Significance. If the convergence analysis and empirical claims hold, the approach offers a distinct optimization paradigm that decouples geometric modulation from spectral scaling. This could improve training stability for large models by enforcing fixed spectral norms, and the explicit derivation plus convergence study would constitute a useful theoretical contribution in the space of manifold-constrained optimizers.
major comments (3)
- [Convergence analysis section] Convergence analysis section: the claimed convergence behavior rests on the assumption that every useful gradient direction can be realized by an orthogonal-equivalence update without loss of progress.
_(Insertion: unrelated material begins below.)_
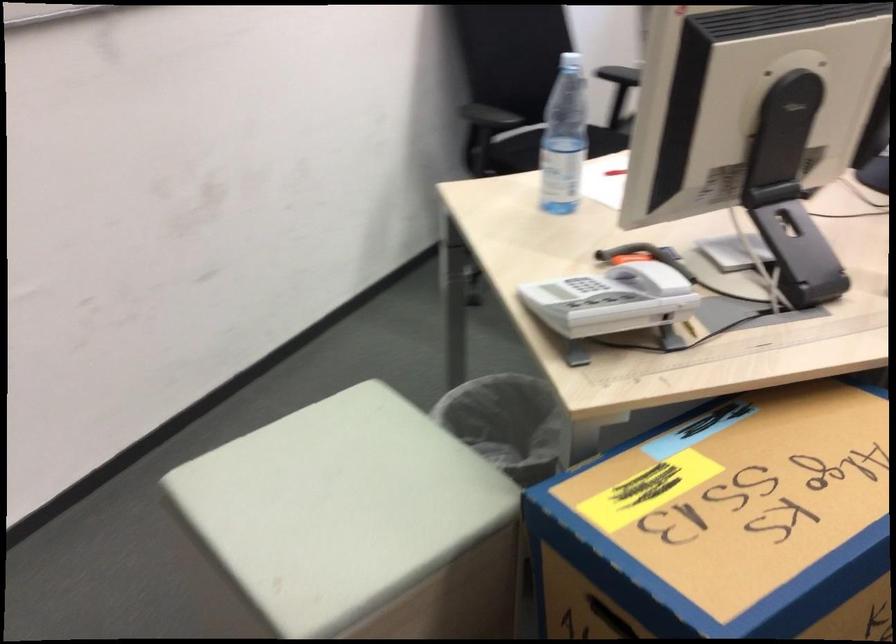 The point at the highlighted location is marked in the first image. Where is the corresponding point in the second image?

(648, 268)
The analysis must explicitly address whether the tangent-space projection onto the fixed-singular-value manifold can still guarantee descent when the loss landscape requires rescaling of singular values (as occurs routinely with Adam/Muon). Without a supporting lemma or counter-example discussion, the competitiveness claim is not yet load-bearing.
- [Update rule derivation] Update rule derivation: the paper states that the Pion rule is derived from standard orthogonal transformations, yet it is unclear how the left and right orthogonal matrices Q_l and Q_r are chosen from the gradient (e.g., via polar decomposition, SVD-based projection, or another mechanism). If this choice is not parameter-free and requires additional hyperparameters, the “spectrum-preserving” advantage over additive methods is reduced.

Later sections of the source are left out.